Researchers reveal cyber insurance gap
On Tuesday, Delinea published its 2023 State of Cyber Insurance report which surveyed over 300 US organizations. The report found that, this year, 47% of companies used their cyber insurance more than once and 67% of respondents noted that their insurance rates increased 50-100% upon application or renewal. The survey also identified a growing list of exclusions that could void cyber insurance coverage, including lacking security protocols (43%), human error (38%), acts of war (33%), and not following proper compliance procedures (33%). Delinea said that companies are simply looking to get covered when renewing their policy and not checking whether the policy meets their current needs. They concluded that this ‘cyber insurance gap’ could put organizations in a tough position when a cybersecurity incident occurs.

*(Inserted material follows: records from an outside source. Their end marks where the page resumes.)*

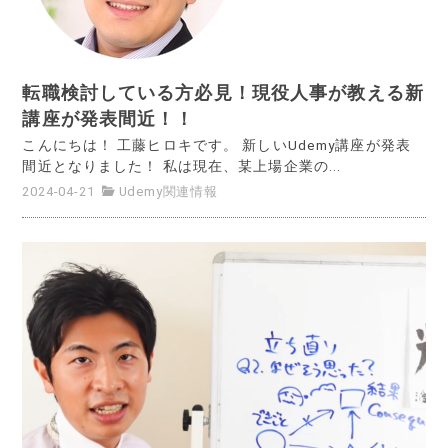
転職検討している方必見！現役人事が教える新
講座が発表間近！！
こんにちは！ 工藤ヒロキです。 新しいUdemy講座が発表
間近となりました！ 私は現在、某上場企業の...
2024-04-21
Udemy関連情報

US government email services hacked in Barracuda zero-day attacks
On Tuesday, Mandiant researchers linked recent attacks that exploited the Barracuda Email Security Gateway (ESG) zero-day vulnerability (tracked as CVE-2023-2868) to Chinese threat actor UNC4841. Attackers deployed previously unknown malware, including SeaSpy, Saltwater, and SeaSide, to gain remote access to compromised systems via reverse shells. Nearly a third of appliances hacked in this campaign belonged to government agencies with the researchers citing espionage as the motivation for the attacks. In late May, Barracuda issued a fix for the vulnerability and warned customers that the bug had been abused in attacks for at least seven months. Just a week later, Barracuda advised customers that they must replace hacked appliances immediately, even those that had already been patched.
Regulator raises more concerns about Tesla’s Autopilot safety
Once again, the National Highway Traffic Safety Administration (NHTSA) is questioning the safety of Tesla’s Autopilot feature. On July 26, the regulator issued a special order expressing concerns about a change to Tesla’s advanced driver assistance system that allows drivers to go for extended periods of time without prompting them to place their hands on the steering wheel. The special order is part of an ongoing investigation into Autopilot after identifying more than a dozen instances of Teslas crashing into parked emergency vehicles. The agency is also investigating whether Teslas can ensure drivers are paying attention when using Autopilot. Tesla was given until August 25 to provide the requested info but it has yet to be confirmed whether the company met the deadline.